The Egestorfer wood Count Hans Huldersen that the Egestorfer Untergut inhabited, had the late 16th century created on the road to a farmstead Nienstedt and paid the charges due to it. After the Untergut burned down repeatedly during and after the Thirty Years' War , his son and successor Erich Daniel Huldersen probably moved his residence to a large "Pallatium", the so-called Obergut, which had been recently built on the farm in the 1660s. Huldersen died in 1664. Legal disputes ensued when Leo Johan Schwartze, the owner of the Egestorf manor, claimed that the sub-manor had been illegally enlarged to the detriment of the commons , which a specially appointed commission confirmed in part. Huldersen's widow finally sold the obergut in 1669 for 1,300 Reichstaler and “a white Turkish horse with a saddle and stuff on it” worth a further 100 Talers. Soon afterwards, with the permission of Duke Johann Friedrich, Schwartze transferred the rights and privileges of his dilapidated manor to the acquired estate.
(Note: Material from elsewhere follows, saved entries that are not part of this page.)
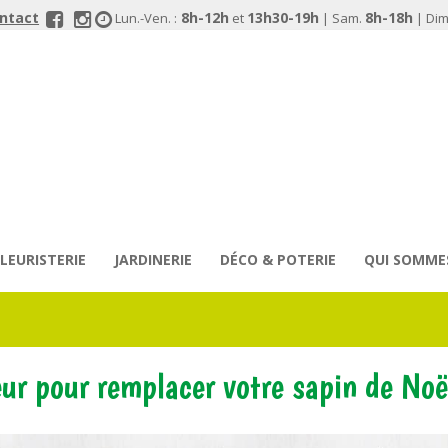
ontact
8h-12h
13h30-19h
8h-18h
Lun.-Ven. :
et
| Sam.
| Dim.
FLEURISTERIE
JARDINERIE
DÉCO & POTERIE
QUI SOMME
eur pour remplacer votre sapin de Noë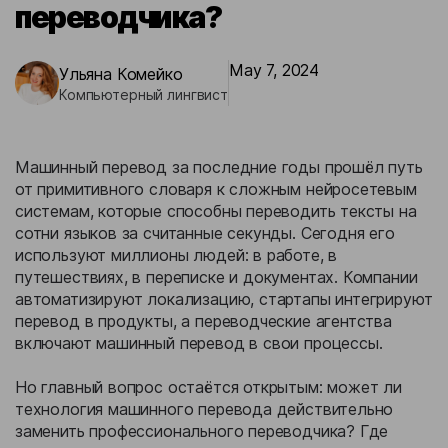
переводчика?
Бизнес-кейсы
May 7, 2024
Ульяна Комейко
Компьютерный лингвист
Машинный перевод за последние годы прошёл путь
от примитивного словаря к сложным нейросетевым
системам, которые способны переводить тексты на
сотни языков за считанные секунды. Сегодня его
используют миллионы людей: в работе, в
путешествиях, в переписке и документах. Компании
автоматизируют локализацию, стартапы интегрируют
перевод в продукты, а переводческие агентства
включают машинный перевод в свои процессы.
Но главный вопрос остаётся открытым: может ли
технология машинного перевода действительно
заменить профессионального переводчика? Где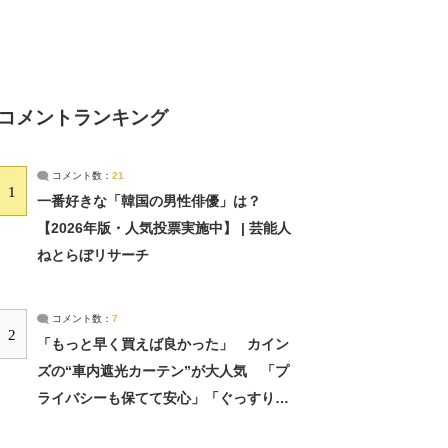
コメントランキング
コメント数：
21
1
一番好きな「韓国の男性俳優」は？
【2026年版・人気投票実施中】 | 芸能人
ねとらぼリサーチ
コメント数：
7
2
「もっと早く買えば良かった」 カイン
ズの“車内遮光カーテン”が大人気 「プ
ライバシーも保てて安心」「ぐっすり眠
れました」（2/2） | ライフ ねとらぼリ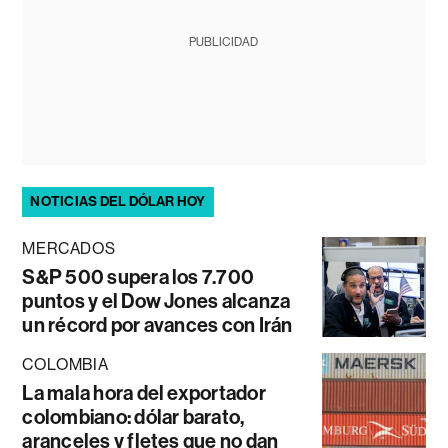
PUBLICIDAD
NOTICIAS DEL DÓLAR HOY
MERCADOS
S&P 500 supera los 7.700
puntos y el Dow Jones alcanza
un récord por avances con Irán
COLOMBIA
La mala hora del exportador
colombiano: dólar barato,
aranceles y fletes que no dan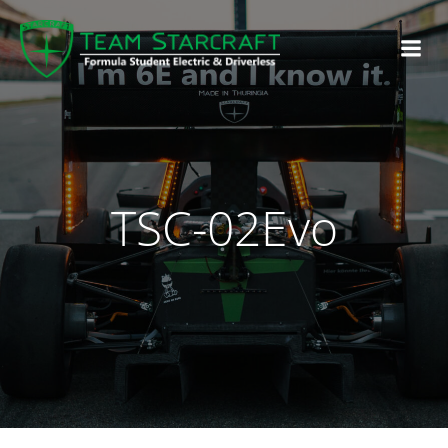
TSC-02Evo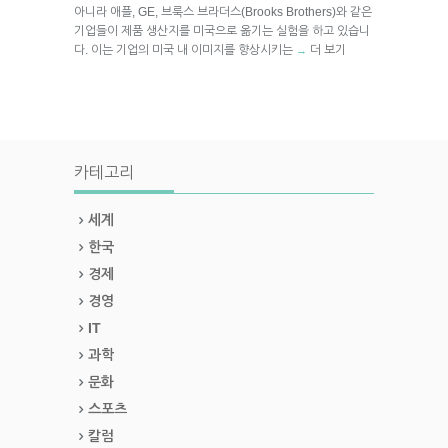
아니라 애플, GE, 브룩스 브라더스(Brooks Brothers)와 같은
기업들이 제품 생산지를 미국으로 옮기는 실험을 하고 있습니
다. 이는 기업의 미국 내 이미지를 향상시키는
더 보기
→
카테고리
세계
한국
경제
경영
IT
과학
문화
스포츠
칼럼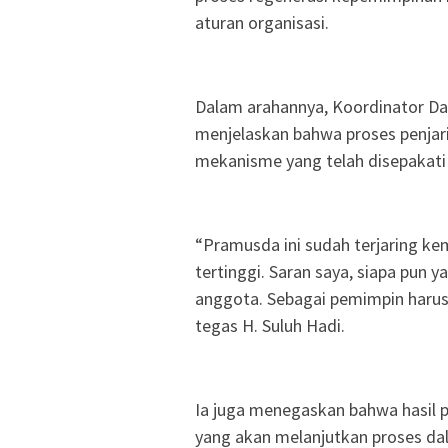
aturan organisasi.
Dalam arahannya, Koordinator Dae
menjelaskan bahwa proses penjarin
mekanisme yang telah disepakati
“Pramusda ini sudah terjaring kem
tertinggi. Saran saya, siapa pun
anggota. Sebagai pemimpin harus 
tegas H. Suluh Hadi.
Ia juga menegaskan bahwa hasil 
yang akan melanjutkan proses d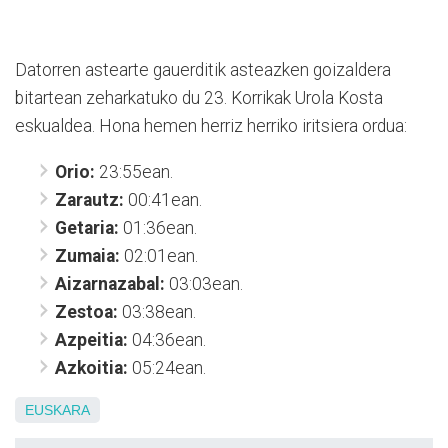
Datorren astearte gauerditik asteazken goizaldera
bitartean zeharkatuko du 23. Korrikak Urola Kosta
eskualdea. Hona hemen herriz herriko iritsiera ordua:
Orio:
23:55ean.
Zarautz:
00:41ean.
Getaria:
01:36ean.
Zumaia:
02:01ean.
Aizarnazabal:
03:03ean.
Zestoa:
03:38ean.
Azpeitia:
04:36ean.
Azkoitia:
05:24ean.
EUSKARA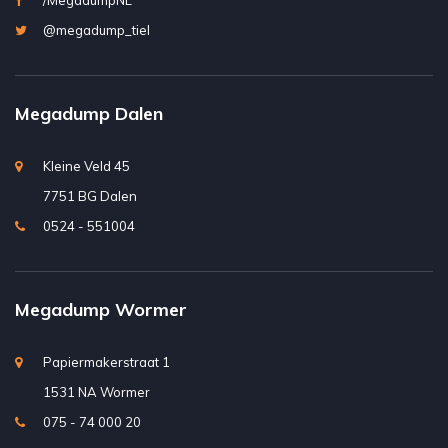
/MegadumpNL
@megadump_tiel
Megadump Dalen
Kleine Veld 45
7751 BG Dalen
0524 - 551004
Megadump Wormer
Papiermakerstraat 1
1531 NA Wormer
075 - 74 000 20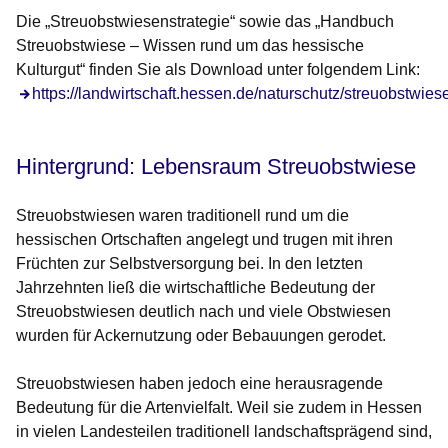
Die „Streuobstwiesenstrategie“ sowie das „Handbuch
Streuobstwiese – Wissen rund um das hessische
Kulturgut“ finden Sie als Download unter folgendem Link:
Öffnet sich in einem neuen Fenster
https://landwirtschaft.hessen.de/naturschutz/streuobstwies
Hintergrund: Lebensraum Streuobstwiese
Streuobstwiesen waren traditionell rund um die
hessischen Ortschaften angelegt und trugen mit ihren
Früchten zur Selbstversorgung bei. In den letzten
Jahrzehnten ließ die wirtschaftliche Bedeutung der
Streuobstwiesen deutlich nach und viele Obstwiesen
wurden für Ackernutzung oder Bebauungen gerodet.
Streuobstwiesen haben jedoch eine herausragende
Bedeutung für die Artenvielfalt. Weil sie zudem in Hessen
in vielen Landesteilen traditionell landschaftsprägend sind,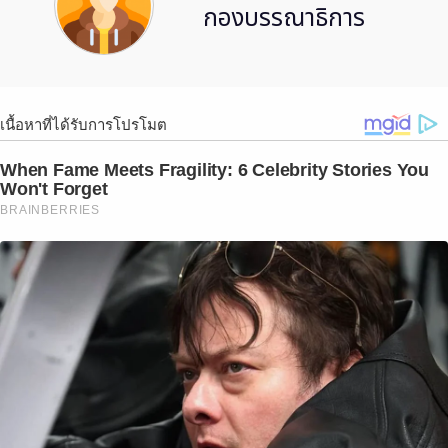
กองบรรณาธิการ
เนื้อหาที่ได้รับการโปรโมต
When Fame Meets Fragility: 6 Celebrity Stories You
Won't Forget
BRAINBERRIES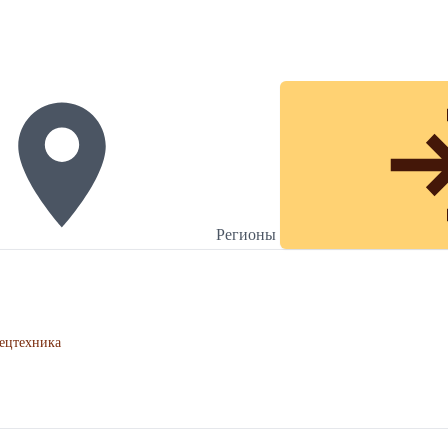
Регионы
ецтехника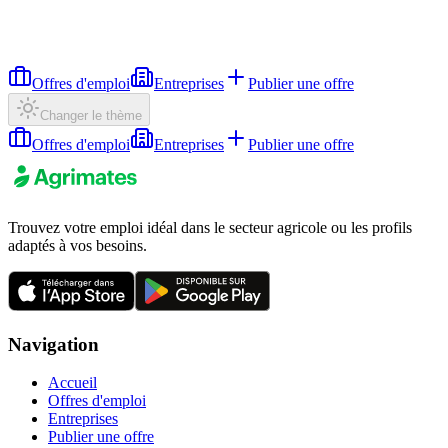
Offres d'emploi
Entreprises
Publier une offre
Changer le thème
Offres d'emploi
Entreprises
Publier une offre
Trouvez votre emploi idéal dans le secteur agricole ou les profils
adaptés à vos besoins.
Navigation
Accueil
Offres d'emploi
Entreprises
Publier une offre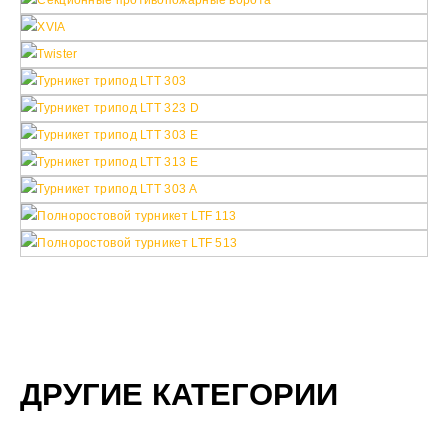
ДРУГИЕ КАТЕГОРИИ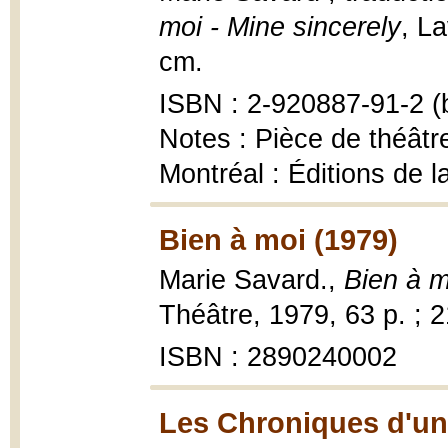
moi - Mine sincerely
, La
cm.
ISBN : 2-920887-91-2 (b
Notes : Pièce de théâtre
Montréal : Éditions de l
Bien à moi (1979)
Marie Savard.,
Bien à m
Théâtre, 1979, 63 p. ; 2
ISBN : 2890240002
Les Chroniques d'une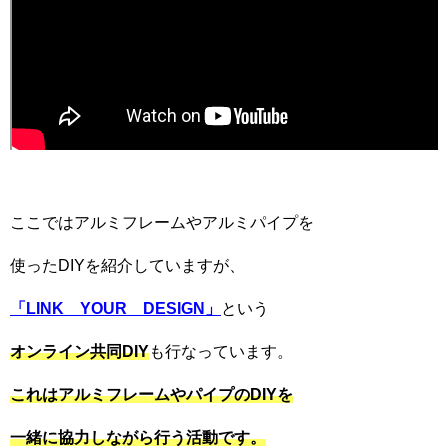
ここではアルミフレームやアルミパイプを
使ったDIYを紹介していますが、
「
LINK
YOUR
DESIGN
」
という
オンライン共同DIY
も行なっています。
これはアルミフレームやパイプの
DIY
を
一緒に協力しながら行う活動です。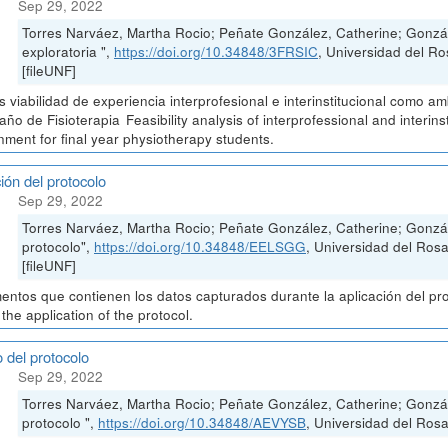
Sep 29, 2022
Torres Narváez, Martha Rocio; Peñate González, Catherine; Gonzá
exploratoria ",
https://doi.org/10.34848/3FRSIC
, Universidad del
[fileUNF]
is viabilidad de experiencia interprofesional e interinstitucional como 
 año de Fisioterapia Feasibility analysis of interprofessional and interin
nment for final year physiotherapy students.
ión del protocolo
Sep 29, 2022
Torres Narváez, Martha Rocio; Peñate González, Catherine; Gonzál
protocolo",
https://doi.org/10.34848/EELSGG
, Universidad del Ro
[fileUNF]
ntos que contienen los datos capturados durante la aplicación del pr
 the application of the protocol.
 del protocolo
Sep 29, 2022
Torres Narváez, Martha Rocio; Peñate González, Catherine; Gonzá
protocolo ",
https://doi.org/10.34848/AEVYSB
, Universidad del Rosa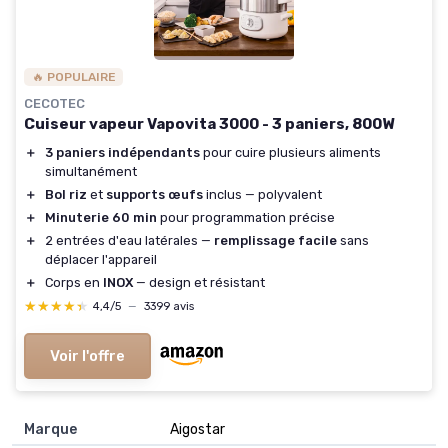
🔥 POPULAIRE
CECOTEC
Cuiseur vapeur Vapovita 3000 - 3 paniers, 800W
＋
3 paniers indépendants
pour cuire plusieurs aliments
simultanément
＋
Bol riz
et
supports œufs
inclus — polyvalent
＋
Minuterie 60 min
pour programmation précise
＋
2 entrées d'eau latérales —
remplissage facile
sans
déplacer l'appareil
＋
Corps en
INOX
— design et résistant
★★★★★
★★★★★
4,4/5
—
3399 avis
Voir l'offre
Marque
‎Aigostar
The patronage of the Barsinghausen monastery church was associated with the manor for a long time .

description

The property enclosed by outbuildings and the manor wall

The manor house of the upper estate, built in the 18th century, may have originated from Huldersen's “Pallatium”. The high manor wall and the elongated outbuildings on both sides of the main house give the complex a closed character.

Web links

Commons : Obergut Egestorf  - Collection of images, videos and audio files

Individual evidence

  1. a b Egestorf. www.barsinghausen.de, accessed on January 20, 2018 .
  2. Chronik 1966. in 800 years Egestorf am Deister (reading sample). www.barsinghausen.de, accessed on January 20, 2018 .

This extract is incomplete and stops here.